**Available data:**
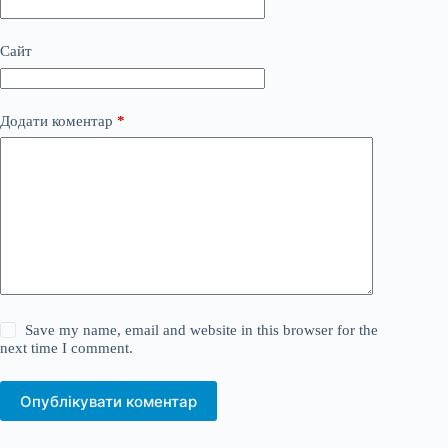
Сайт
Додати коментар
*
Save my name, email and website in this browser for the
next time I comment.
Опублікувати коментар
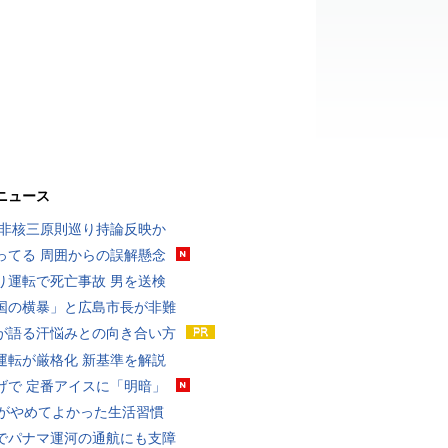
ニュース
 非核三原則巡り持論反映か
ってる 周囲からの誤解懸念
り運転で死亡事故 男を送検
国の横暴」と広島市長が非難
が語る汗悩みとの向き合い方
運転が厳格化 新基準を解説
げで 定番アイスに「明暗」
代がやめてよかった生活習慣
でパナマ運河の通航にも支障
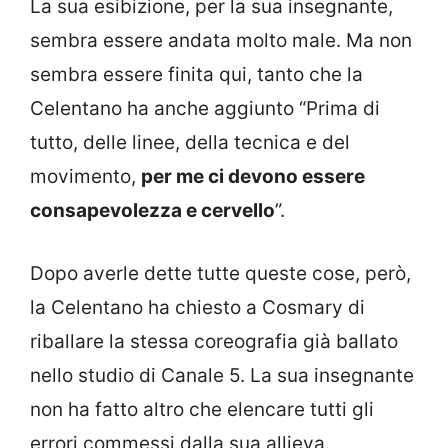
La sua esibizione, per la sua insegnante,
sembra essere andata molto male. Ma non
sembra essere finita qui, tanto che la
Celentano ha anche aggiunto “Prima di
tutto, delle linee, della tecnica e del
movimento,
per me ci devono essere
consapevolezza e cervello
”.
Dopo averle dette tutte queste cose, però,
la Celentano ha chiesto a Cosmary di
riballare la stessa coreografia già ballato
nello studio di Canale 5. La sua insegnante
non ha fatto altro che elencare tutti gli
errori commessi dalla sua allieva.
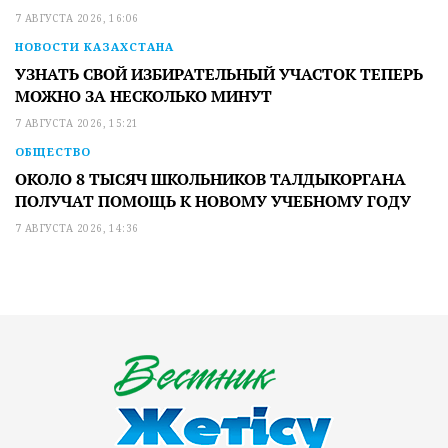
7 АВГУСТА 2026, 16:06
НОВОСТИ КАЗАХСТАНА
УЗНАТЬ СВОЙ ИЗБИРАТЕЛЬНЫЙ УЧАСТОК ТЕПЕРЬ
МОЖНО ЗА НЕСКОЛЬКО МИНУТ
7 АВГУСТА 2026, 15:21
ОБЩЕСТВО
ОКОЛО 8 ТЫСЯЧ ШКОЛЬНИКОВ ТАЛДЫКОРГАНА
ПОЛУЧАТ ПОМОЩЬ К НОВОМУ УЧЕБНОМУ ГОДУ
7 АВГУСТА 2026, 14:36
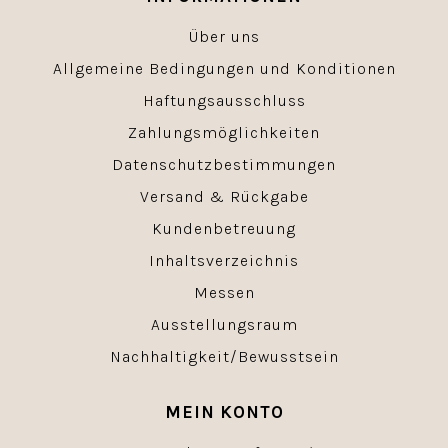
Über uns
Allgemeine Bedingungen und Konditionen
Haftungsausschluss
Zahlungsmöglichkeiten
Datenschutzbestimmungen
Versand & Rückgabe
Kundenbetreuung
Inhaltsverzeichnis
Messen
Ausstellungsraum
Nachhaltigkeit/Bewusstsein
MEIN KONTO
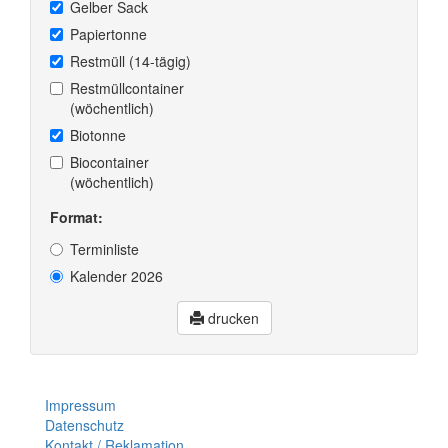
Gelber Sack
Papiertonne
Restmüll (14-tägig)
Restmüllcontainer
(wöchentlich)
Biotonne
Biocontainer
(wöchentlich)
Format:
Terminliste
Kalender 2026
drucken
Impressum
Datenschutz
Kontakt / Reklamation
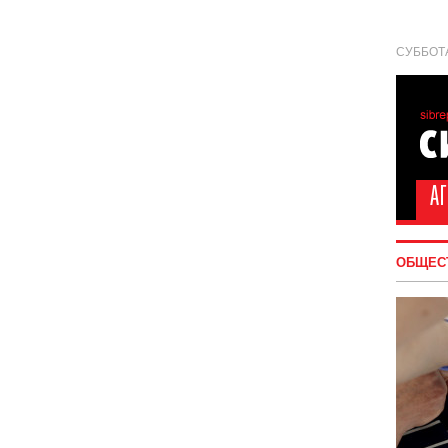
СУББОТА
ОБЩЕС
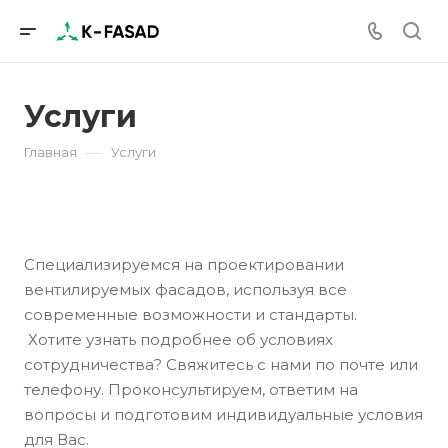
Услуги
—
Главная
Услуги
Специализируемся на проектировании
вентилируемых фасадов, используя все
современные возможности и стандарты.
Хотите узнать подробнее об условиях
сотрудничества? Свяжитесь с нами по почте или
телефону. Проконсультируем, ответим на
вопросы и подготовим индивидуальные условия
для Вас.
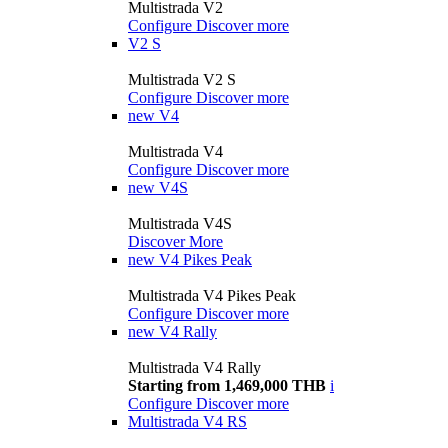
Multistrada V2
Configure
Discover more
V2 S
Multistrada V2 S
Configure
Discover more
new
V4
Multistrada V4
Configure
Discover more
new
V4S
Multistrada V4S
Discover More
new
V4 Pikes Peak
Multistrada V4 Pikes Peak
Configure
Discover more
new
V4 Rally
Multistrada V4 Rally
Starting from 1,469,000 THB
i
Configure
Discover more
Multistrada V4 RS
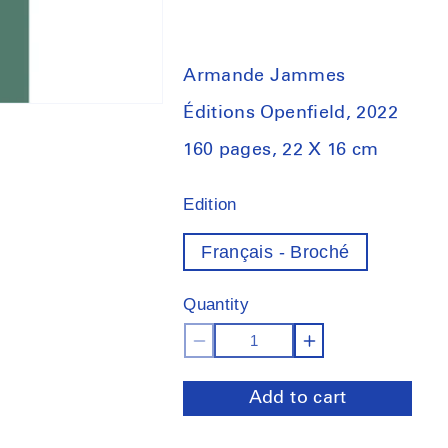
Armande Jammes
Éditions Openfield, 2022
160 pages, 22 X 16 cm
Edition
Français - Broché
Quantity
Decrease
Increase
quantity
quantity
Add to cart
for
for
Seven
Seven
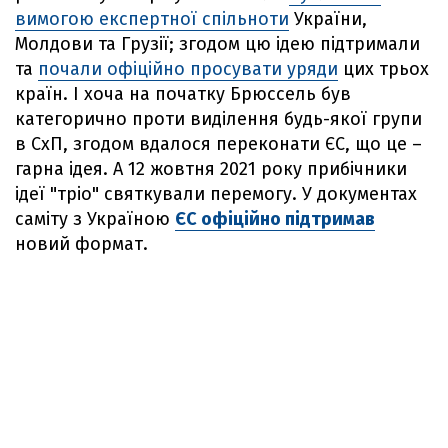
вимогою експертної спільноти
України,
Молдови та Грузії; згодом цю ідею підтримали
та
почали офіційно просувати уряди
цих трьох
країн. І хоча на початку Брюссель був
категорично проти виділення будь-якої групи
в СхП, згодом вдалося переконати ЄС, що це –
гарна ідея. А 12 жовтня 2021 року прибічники
ідеї "тріо" святкували перемогу. У документах
саміту з Україною
ЄС офіційно підтримав
новий формат.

**Exercise description:**
Search the entries for the string "Celentano". Copy every line that has it.

**Answer area:**
Celentano ha anche aggiunto “Prima di
la Celentano ha chiesto a Cosmary di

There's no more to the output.